The wood boiler plumbing is installed and set up for air testing before filling with water.
The main difference between the first and second plumbing configuration (or 13th and 14th) is that the old hot water tank is on the wood boiler side instead of on the gas boiler side. It occurred to me that the gas boiler piping should be kept free of any possible sediment in the old water tank so I put the hot water from the wood boiler into the tank instead of into the heat exchanger.
The pipes from the wood boiler are connected to the side ports of the water heater. I installed a pressure relief valve and an expansion tank on the tank even though the wood boiler piping should not be under pressure. The storage tank is far enough from the open piping on the wood boiler that it is possible that pressure could build up in the hot water tank. I thought it was easy enough to install these safety measures.

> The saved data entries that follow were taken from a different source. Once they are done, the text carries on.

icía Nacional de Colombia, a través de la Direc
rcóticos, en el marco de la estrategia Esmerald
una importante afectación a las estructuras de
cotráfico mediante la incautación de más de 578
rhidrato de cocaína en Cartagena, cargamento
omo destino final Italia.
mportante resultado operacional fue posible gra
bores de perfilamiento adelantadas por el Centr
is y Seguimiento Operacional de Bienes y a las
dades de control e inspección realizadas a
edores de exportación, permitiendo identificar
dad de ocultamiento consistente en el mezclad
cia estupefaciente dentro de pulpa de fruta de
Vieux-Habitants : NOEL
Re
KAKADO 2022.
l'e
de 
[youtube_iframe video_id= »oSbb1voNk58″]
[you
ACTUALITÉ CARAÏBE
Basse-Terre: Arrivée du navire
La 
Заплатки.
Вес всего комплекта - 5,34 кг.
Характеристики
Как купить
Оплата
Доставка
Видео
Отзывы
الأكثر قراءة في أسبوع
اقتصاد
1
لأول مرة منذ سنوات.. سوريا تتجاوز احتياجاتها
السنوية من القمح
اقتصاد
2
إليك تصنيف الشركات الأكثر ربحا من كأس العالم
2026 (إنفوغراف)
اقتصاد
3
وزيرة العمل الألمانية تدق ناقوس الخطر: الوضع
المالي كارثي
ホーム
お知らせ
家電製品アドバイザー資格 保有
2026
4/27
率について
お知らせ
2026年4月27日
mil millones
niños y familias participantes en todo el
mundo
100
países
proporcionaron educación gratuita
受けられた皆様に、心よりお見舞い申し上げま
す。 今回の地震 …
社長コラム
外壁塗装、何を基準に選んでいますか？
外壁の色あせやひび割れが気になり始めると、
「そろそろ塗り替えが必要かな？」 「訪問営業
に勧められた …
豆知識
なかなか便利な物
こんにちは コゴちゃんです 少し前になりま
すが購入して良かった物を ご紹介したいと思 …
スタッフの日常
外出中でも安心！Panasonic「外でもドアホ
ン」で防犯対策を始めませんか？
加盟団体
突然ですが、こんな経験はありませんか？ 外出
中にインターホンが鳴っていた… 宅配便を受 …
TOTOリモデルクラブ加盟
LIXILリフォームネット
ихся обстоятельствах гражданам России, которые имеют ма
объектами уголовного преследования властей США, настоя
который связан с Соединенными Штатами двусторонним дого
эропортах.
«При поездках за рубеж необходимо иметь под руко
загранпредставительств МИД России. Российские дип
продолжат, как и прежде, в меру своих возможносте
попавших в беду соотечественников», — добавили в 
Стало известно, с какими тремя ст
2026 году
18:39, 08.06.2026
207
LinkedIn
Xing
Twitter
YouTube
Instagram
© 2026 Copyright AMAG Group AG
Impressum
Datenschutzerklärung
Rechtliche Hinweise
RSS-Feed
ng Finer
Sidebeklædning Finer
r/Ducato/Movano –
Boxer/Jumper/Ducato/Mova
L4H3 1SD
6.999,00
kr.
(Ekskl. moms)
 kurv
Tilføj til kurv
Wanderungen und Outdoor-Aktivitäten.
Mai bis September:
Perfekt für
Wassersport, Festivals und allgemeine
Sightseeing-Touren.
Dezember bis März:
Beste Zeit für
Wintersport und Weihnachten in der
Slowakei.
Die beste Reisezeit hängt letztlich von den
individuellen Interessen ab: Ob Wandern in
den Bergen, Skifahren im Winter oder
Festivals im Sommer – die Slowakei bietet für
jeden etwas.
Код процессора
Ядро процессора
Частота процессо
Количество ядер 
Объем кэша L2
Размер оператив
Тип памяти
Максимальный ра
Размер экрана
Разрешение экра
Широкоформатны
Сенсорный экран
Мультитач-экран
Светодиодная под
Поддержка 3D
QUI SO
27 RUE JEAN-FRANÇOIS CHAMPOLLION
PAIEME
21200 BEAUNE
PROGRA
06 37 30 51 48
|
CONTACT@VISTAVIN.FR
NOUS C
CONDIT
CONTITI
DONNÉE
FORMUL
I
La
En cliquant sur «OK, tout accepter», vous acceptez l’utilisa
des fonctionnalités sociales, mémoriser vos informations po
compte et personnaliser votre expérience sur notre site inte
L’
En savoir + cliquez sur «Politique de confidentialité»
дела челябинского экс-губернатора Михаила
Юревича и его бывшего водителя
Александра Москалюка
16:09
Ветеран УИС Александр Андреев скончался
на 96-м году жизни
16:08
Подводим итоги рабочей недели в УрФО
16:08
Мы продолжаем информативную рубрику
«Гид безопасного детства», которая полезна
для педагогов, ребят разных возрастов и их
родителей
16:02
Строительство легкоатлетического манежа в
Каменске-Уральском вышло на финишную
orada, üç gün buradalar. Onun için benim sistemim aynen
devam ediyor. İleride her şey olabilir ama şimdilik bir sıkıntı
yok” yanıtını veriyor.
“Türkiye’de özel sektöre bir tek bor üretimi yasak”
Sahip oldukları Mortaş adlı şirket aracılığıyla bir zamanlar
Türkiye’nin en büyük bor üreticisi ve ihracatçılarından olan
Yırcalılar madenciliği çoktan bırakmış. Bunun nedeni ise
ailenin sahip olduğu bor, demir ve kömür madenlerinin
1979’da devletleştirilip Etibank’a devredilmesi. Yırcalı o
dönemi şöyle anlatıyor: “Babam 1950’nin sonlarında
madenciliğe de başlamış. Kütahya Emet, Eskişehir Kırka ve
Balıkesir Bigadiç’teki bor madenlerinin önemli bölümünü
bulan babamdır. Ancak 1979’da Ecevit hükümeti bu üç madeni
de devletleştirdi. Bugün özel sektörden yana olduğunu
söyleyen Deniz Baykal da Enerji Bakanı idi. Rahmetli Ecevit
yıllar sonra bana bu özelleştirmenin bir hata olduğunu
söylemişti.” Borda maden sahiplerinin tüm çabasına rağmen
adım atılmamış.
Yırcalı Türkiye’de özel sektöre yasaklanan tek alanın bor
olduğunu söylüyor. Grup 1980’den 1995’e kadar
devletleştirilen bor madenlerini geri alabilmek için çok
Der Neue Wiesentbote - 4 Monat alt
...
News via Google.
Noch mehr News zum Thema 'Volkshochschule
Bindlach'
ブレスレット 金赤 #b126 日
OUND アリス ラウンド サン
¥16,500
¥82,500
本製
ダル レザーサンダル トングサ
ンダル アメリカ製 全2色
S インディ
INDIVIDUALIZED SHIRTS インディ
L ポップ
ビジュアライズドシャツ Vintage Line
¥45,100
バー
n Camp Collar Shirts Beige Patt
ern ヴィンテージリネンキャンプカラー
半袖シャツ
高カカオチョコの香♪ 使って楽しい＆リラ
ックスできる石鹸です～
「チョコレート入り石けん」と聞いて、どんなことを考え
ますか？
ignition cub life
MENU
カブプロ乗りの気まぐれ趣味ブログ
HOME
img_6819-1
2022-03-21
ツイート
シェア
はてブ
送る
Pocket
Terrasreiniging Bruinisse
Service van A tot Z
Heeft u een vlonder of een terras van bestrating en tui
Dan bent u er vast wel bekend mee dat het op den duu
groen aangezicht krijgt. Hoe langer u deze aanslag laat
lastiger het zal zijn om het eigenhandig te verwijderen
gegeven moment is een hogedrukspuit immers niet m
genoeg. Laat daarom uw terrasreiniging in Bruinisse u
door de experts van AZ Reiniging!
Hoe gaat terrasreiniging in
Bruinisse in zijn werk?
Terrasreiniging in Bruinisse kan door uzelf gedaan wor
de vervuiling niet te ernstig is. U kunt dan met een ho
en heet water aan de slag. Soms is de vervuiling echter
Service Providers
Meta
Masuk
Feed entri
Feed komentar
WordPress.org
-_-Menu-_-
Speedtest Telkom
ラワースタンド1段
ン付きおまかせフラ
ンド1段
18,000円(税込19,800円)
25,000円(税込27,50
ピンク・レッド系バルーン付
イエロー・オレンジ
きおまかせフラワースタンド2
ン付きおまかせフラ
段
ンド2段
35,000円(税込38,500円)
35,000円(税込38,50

The make up water inlet was easier to connect from the utility room too–so the fresh cold water will enter the wood boiler loop from the storage tank on the return side of the heat exchanger.
This change means that the water from the top of the hot water tank will feed the heat exchanger and return past the water inlet, the expansion tank and back into the water tank. This loop has the pump on it and a Honeywell aquastat. When the water pumping into the heat exchanger from the water storage tank is hot enough, it will circulate through the heating system. When it is not hot, the aquastat will send a signal to the Taco relay to turn on the gas boiler.
This setup is also different because the radiant heat water will always pass through the gas boiler side of the heat exchanger. The pipes are not far away but the diversion might remove heat from the gas boiler’s hot water. I might have to install another zone valve to stop circulation to the heat exchanger when the storage tank is not hot.